Most of them are likely approaching their late 80s, and since Davis’ apology in 2003, only one victim --a man living out of his car -- has ever come forward. For that reason, Stern says, a successful bill in California must allocate resources to locating living victims.
Stern has been pressing for reparations from the state since 2007, when she stumbled upon sterilization recommendation forms for nearly 20,000 patients tucked away in a filing cabinet in the state's mental health department. All of the patients listed were sterilized in California state hospitals from 1919 to 1952, some as young as 7 years old. The records provided proof.
So what's taken California -- arguably the most progressive state in the nation -- so long to right its historical wrongs?

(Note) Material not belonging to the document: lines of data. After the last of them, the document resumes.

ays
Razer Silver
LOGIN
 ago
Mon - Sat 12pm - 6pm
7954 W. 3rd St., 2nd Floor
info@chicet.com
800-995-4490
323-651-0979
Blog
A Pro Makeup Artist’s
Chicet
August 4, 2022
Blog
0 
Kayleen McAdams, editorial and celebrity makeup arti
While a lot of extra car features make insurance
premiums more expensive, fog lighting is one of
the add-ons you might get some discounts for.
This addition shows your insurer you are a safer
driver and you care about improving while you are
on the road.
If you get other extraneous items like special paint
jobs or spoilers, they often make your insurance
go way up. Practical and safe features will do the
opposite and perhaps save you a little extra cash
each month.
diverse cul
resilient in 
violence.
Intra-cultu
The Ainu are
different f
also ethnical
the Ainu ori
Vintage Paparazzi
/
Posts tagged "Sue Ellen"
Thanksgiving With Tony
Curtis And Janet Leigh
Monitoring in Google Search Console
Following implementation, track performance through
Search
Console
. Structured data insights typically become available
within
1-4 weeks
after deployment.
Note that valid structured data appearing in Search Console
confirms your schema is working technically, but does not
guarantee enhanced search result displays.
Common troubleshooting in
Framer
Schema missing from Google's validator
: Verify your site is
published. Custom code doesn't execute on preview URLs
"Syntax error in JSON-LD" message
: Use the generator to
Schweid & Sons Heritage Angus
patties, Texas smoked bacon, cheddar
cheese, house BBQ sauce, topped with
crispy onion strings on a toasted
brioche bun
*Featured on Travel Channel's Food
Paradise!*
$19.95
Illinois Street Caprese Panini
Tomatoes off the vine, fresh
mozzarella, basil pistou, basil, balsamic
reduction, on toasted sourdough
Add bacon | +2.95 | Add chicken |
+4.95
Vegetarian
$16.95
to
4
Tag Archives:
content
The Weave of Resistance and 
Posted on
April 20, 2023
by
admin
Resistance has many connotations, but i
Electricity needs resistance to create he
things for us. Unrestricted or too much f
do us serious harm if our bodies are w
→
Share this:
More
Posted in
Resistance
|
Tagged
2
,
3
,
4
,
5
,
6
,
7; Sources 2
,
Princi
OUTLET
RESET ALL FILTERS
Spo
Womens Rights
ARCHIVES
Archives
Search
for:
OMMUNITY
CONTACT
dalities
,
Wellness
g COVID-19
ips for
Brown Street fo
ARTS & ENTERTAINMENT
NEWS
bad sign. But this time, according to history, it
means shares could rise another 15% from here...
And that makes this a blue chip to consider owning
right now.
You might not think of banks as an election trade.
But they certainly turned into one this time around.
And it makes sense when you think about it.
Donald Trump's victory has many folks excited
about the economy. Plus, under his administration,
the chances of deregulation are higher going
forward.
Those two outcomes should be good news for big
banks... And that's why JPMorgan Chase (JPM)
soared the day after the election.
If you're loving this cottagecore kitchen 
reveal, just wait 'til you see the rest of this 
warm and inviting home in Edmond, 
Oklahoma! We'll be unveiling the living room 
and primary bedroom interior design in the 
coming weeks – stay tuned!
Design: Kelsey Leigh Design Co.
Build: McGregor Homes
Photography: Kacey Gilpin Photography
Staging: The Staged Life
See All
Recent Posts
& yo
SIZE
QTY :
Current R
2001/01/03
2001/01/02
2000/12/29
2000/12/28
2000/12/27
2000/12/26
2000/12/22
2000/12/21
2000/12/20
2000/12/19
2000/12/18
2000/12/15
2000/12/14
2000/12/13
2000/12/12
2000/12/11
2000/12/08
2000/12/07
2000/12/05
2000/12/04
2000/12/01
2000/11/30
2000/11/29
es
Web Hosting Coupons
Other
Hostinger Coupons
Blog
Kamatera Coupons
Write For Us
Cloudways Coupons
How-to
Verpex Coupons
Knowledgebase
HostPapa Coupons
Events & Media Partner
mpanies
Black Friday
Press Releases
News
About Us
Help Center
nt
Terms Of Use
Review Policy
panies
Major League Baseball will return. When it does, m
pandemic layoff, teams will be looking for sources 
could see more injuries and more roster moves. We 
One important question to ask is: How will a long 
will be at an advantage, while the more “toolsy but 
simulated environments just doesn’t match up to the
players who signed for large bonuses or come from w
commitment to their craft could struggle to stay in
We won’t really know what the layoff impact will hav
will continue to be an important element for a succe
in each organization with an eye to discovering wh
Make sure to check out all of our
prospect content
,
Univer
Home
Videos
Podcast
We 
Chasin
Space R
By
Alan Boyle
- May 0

One reason could be the seeming absence of any victims in California willing or able to come forward. In North Carolina and Virginia, Stern says dozens of victims began drumming up media attention, creating political pressure for a bill.
What’s more, most of California’s sterilizations happened earlier in the century, dropping off significantly in the 1950s. In North Carolina, sterilizations actually increased during this period, which means the number of living victims in that state is rather large.
Garcia, for her part, speculates that it has to do with political representation.
“I think it partly has to do with the demographics of our legislature. This is an issue that has affected women and women of color,” she says. “We legislate from experience. So when we don’t have diversity in the legislature, there’s a real limitation in what we’re legislating on.”
Stern says she's happy Garcia and other legislators are finally working on this bill, and she believes the money can make a great deal of difference for victims, many of whom are likely living in poverty.
But the bill won't help all sterilization victims.
“What we’re talking about [with this bill] is officially recorded sterilization, people that are on a list and all their names can be found,” says Stern. “But what that means is that people who can’t check all those boxes might not qualify for compensation. What about people who might have been sterilized at the same clinic by the same doctor, but it wasn’t ordered by the sterilization board?”
This has already proven to be a problem in North Carolina, where many victims don't qualify for reparations because they were sterilized by the order of local judges who didn't receive approval from the State Eugenics Board.
Garcia is aware of the bill's shortcomings. But to her, some progress is better than none.
“This [bill] definitely doesn’t get justice for everyone out there,” says Garcia. “It’s about elevating the discussion and then eventually building on it.”